It is known that electromagnetic communication systems employ broad bandwidth techniques, such as the so-called frequency-agile or frequency-hopping systems in which both the transmitter and receiver rapidly and frequently change communication frequencies within a broad frequency spectrum in a manner known to both units. When operating with such systems, antennas having multiple matching and/or tuning circuits must be switched, whether manually or electronically, with the instantaneous frequency used for communications. As such, there is a need for a single antenna reasonably matched and tuned to all frequencies throughout the broad frequency spectrum of interest.
In a particular frequency range of interest—500-2500 MHz—a short “stubby” dipole antenna has been thought to be a promising antenna construction. These short stubby cylindrical dipoles provide a low length to width ratio for obtaining wide operational bandwidths. Unfortunately, these constructions suffer at the higher operational end of their useful band with natural current nulls and current reversals. This effect is a natural phenomenon of diminishing wavelength with increasing frequency. As a result, the antenna becomes too long for the desired end use. And the reversal currents start to move toward the center of the antenna element as the operating frequency is increased. Additionally, the elevation pattern is adversely effected. When this happens a null or pattern depression is created at 0° elevation. An even further increase in frequency results in an elevation pattern bifurcation.

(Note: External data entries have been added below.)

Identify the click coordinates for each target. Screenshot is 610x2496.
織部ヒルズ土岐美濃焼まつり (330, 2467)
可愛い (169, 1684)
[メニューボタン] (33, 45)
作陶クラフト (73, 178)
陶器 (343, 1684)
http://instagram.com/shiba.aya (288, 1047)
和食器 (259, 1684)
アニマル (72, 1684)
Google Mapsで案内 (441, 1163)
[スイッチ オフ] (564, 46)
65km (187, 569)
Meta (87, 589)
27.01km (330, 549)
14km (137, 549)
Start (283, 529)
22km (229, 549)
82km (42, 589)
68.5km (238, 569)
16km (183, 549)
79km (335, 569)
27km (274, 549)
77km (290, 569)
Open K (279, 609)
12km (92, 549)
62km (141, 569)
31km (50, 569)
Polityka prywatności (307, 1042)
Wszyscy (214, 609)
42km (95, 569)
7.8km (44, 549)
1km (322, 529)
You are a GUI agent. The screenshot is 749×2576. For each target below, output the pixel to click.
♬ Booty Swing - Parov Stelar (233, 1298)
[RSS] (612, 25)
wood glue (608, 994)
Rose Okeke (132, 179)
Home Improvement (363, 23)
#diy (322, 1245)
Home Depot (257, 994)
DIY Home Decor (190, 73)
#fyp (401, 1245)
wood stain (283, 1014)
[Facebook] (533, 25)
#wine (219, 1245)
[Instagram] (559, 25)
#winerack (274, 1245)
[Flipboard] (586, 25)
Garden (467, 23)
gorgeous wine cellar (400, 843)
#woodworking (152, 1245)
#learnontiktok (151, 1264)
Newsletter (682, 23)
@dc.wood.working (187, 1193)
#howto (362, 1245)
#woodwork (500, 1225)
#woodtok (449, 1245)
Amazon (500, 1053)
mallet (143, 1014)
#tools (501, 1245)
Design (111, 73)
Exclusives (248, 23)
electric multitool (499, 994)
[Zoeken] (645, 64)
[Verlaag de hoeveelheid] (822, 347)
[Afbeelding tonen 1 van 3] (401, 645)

These undesirable characteristics are evidenced in FIGS. 1-3. In particular, FIG. 1 illustrates a 1,990 MHz dipole antenna from which it can be seen that the higher frequency drops off at the high end band. Moreover, as will be seen in the preferred embodiment, the gain values are insufficient. FIG. 2 also shows that a dipole antenna construction has an undesirable Voltage Standing Wave Ratio at the lower end of the frequency spectrum of interest. Finally, it can be seen in FIG. 3 that the lower frequencies of the spectrum of interest fall out of the desired matching center region. And, it has been found that such a construction does not provide the overall matching, improved electromagnetic energy transferred to and from the antenna, and desirable radiation characteristics over a wide useful range of frequencies.
In view of these shortcomings, there is a need in the art for an antenna that provides improved performance by eliminating current reversals and which does so in a small structural package while still providing all the desirable performance characteristics. There is also a need for an antenna that provides the foregoing desirable characteristics in a two-dimensional configuration.